Before leaving Malta behind on my blog this year I think that the single most shocking moment for me came when I realised the history of this beautiful bay by which we walked several times.  The bay I expected to remember when I left Malta was the one where Paul was shipwrecked but it proved difficult to set that over against the grotesque story of this bay in the Great Siege (referenced in my previous post).

On one grim day of that siege the headless crucified corpses of some Knights of St John were floated over the bay to terrorise their allies.  In retaliation, the knights, having beheaded many Ottoman prisoners, fired their heads from cannons back across the bay.

As we enter Advent, this is a good time to remember that the coming of the Light of the World has never ceased to be necessary - for however blue the sky, darkness is never far away.

Friday, 27 November 2015

No Island is an Island


Her Majesty the Queen and dozens of Commonwealth leaders have gathered in Malta - and with some relief one imagines.  Threats have been issued (of course) and security strengthened (of course) but in the whole scheme of things a small Mediterranean island looks like a good idea just now.

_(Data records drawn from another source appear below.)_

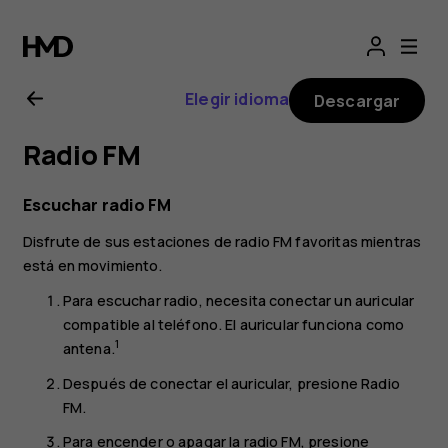
Manual
del
Elegir idioma
Descargar
usuario
Radio FM
de
Escuchar radio FM
Nokia 2
Disfrute de sus estaciones de radio FM favoritas mientras
está en movimiento.
Para escuchar radio, necesita conectar un auricular
compatible al teléfono. El auricular funciona como
1
antena.
Después de conectar el auricular, presione
Radio
FM
.
Para encender o apagar la radio FM, presione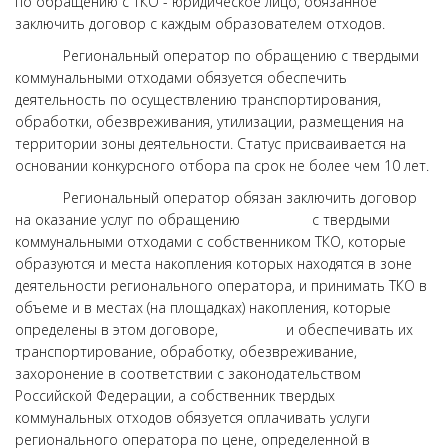
по обращению с ТКО - юридическое лицо, обязанное
заключить договор с каждым образователем отходов.
Региональный оператор по обращению с твердыми
коммунальными отходами обязуется обеспечить
деятельность по осуществлению транспортирования,
обработки, обезвреживания, утилизации, размещения на
территории зоны деятельности. Статус присваивается на
основании конкурсного отбора па срок не более чем 10 лет.
Региональный оператор обязан заключить договор
на оказание услуг по обращению с твердыми
коммунальными отходами с собственником ТКО, которые
образуются и места накопления которых находятся в зоне
деятельности регионального оператора, и принимать ТКО в
объеме и в местах (на площадках) накопления, которые
определены в этом договоре, и обеспечивать их
транспортирование, обработку, обезвреживание,
захоронение в соответствии с законодательством
Российской Федерации, а собственник твердых
коммунальных отходов обязуется оплачивать услуги
регионального оператора по цене, определенной в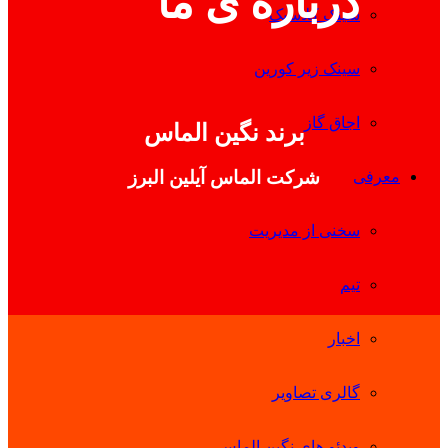
درباره ی ما
سینک کلاسیک
سینک زیر کورین
اجاق گاز
برند نگین الماس
شرکت الماس آیلین البرز
معرفی
سخنی از مدیریت
تیم
اخبار
گالری تصاویر
ویدئو های نگین الماس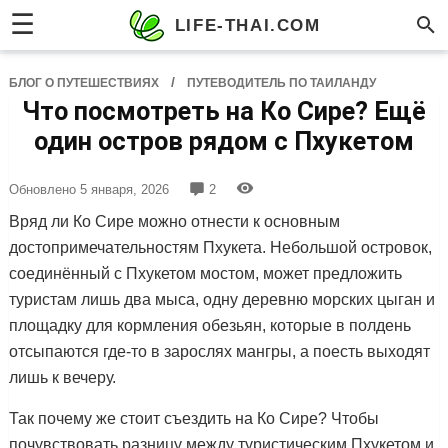
☰
LIFE-THAI.COM
/
БЛОГ О ПУТЕШЕСТВИЯХ
ПУТЕВОДИТЕЛЬ ПО ТАИЛАНДУ
Что посмотреть на Ко Сире? Ещё
один остров рядом с Пхукетом
Обновлено
5 января, 2026
2
Вряд ли Ко Сире можно отнести к основным
достопримечательностям Пхукета. Небольшой островок,
соединённый с Пхукетом мостом, может предложить
туристам лишь два мыса, одну деревню морских цыган и
площадку для кормления обезьян, которые в полдень
отсыпаются где-то в зарослях мангры, а поесть выходят
лишь к вечеру.
Так почему же стоит съездить на Ко Сире? Чтобы
почувствовать разницу между туристическим Пхукетом и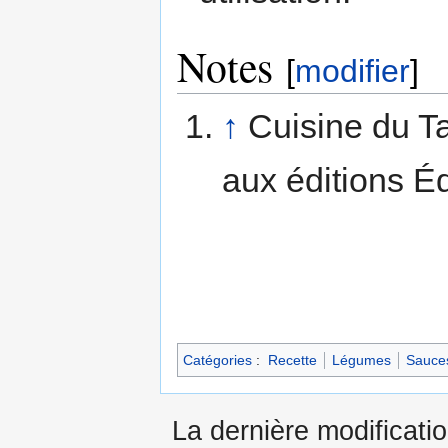
Notes
[
modifier
]
↑
Cuisine du T
aux éditions É
Catégories
:
Recette
Légumes
Sauce
La dernière modificati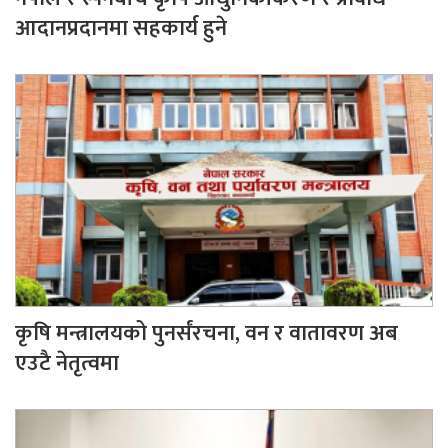
आदानप्रदानमा सहकार्य हुने
कृषि मन्त्रालयको पुनर्संरचना, वन र वातावरण अब
एउटै नेतृत्वमा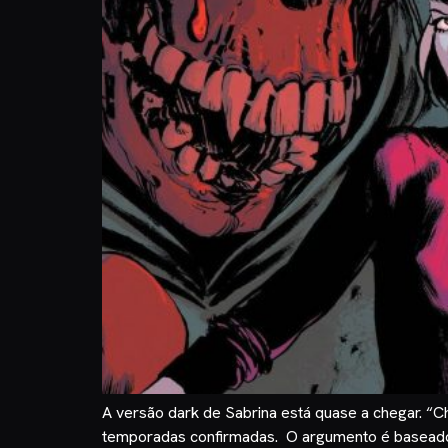
A versão dark de Sabrina está quase a chegar. “Ch
temporadas confirmadas. O argumento é basead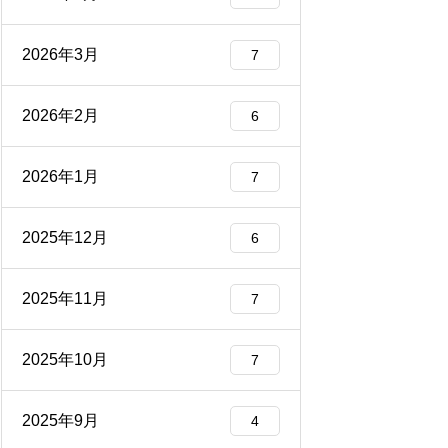
2026年3月
7
2026年2月
6
2026年1月
7
2025年12月
6
2025年11月
7
2025年10月
7
2025年9月
4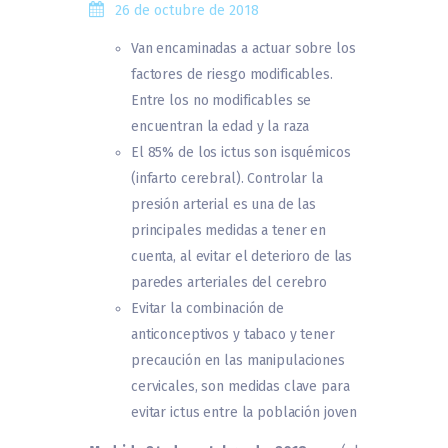
26 de octubre de 2018
Van encaminadas a actuar sobre los
factores de riesgo modificables.
Entre los no modificables se
encuentran la edad y la raza
El 85% de los ictus son isquémicos
(infarto cerebral). Controlar la
presión arterial es una de las
principales medidas a tener en
cuenta, al evitar el deterioro de las
paredes arteriales del cerebro
Evitar la combinación de
anticonceptivos y tabaco y tener
precaución en las manipulaciones
cervicales, son medidas clave para
evitar ictus entre la población joven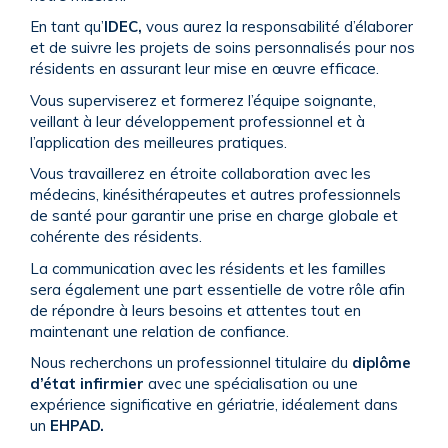
En tant qu’
IDEC,
vous aurez la responsabilité d’élaborer
et de suivre les projets de soins personnalisés pour nos
résidents en assurant leur mise en œuvre efficace.
Vous superviserez et formerez l’équipe soignante,
veillant à leur développement professionnel et à
l’application des meilleures pratiques.
Vous travaillerez en étroite collaboration avec les
médecins, kinésithérapeutes et autres professionnels
de santé pour garantir une prise en charge globale et
cohérente des résidents.
La communication avec les résidents et les familles
sera également une part essentielle de votre rôle afin
de répondre à leurs besoins et attentes tout en
maintenant une relation de confiance.
Nous recherchons un professionnel titulaire du
diplôme
d’état infirmier
avec une spécialisation ou une
expérience significative en gériatrie, idéalement dans
un
EHPAD.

Yet even a modicum of historical awareness suggests otherwise for, as we were reminded during our  family holiday in Malta, this is an island whose history is bathed in blood.  In living memory it was the heroics of the Second World War when, as effectively the allied mid-Med military base the island was mercilessly, but unsuccessfully, attacked by Axis forces.

But the really bloody story of Malta is that of the Great Siege - a historical epic of mind-numbing proportions when the Knights of St John, representing Christian Europe and based in Malta, held out against an Ottoman siege by four or more times as many men through a whole summer.

Soberingly, given the cheap view of life demonstrated recently in Paris, a historian wrote thus, 'The disregard of human life among the Ottoman Turks at this time was almost incredible: to try to attain their end in war they sacrificed thousands upon thousands of men with callous indifference.'

In five hundred years humanity has not learned very much, for all its apparent learning.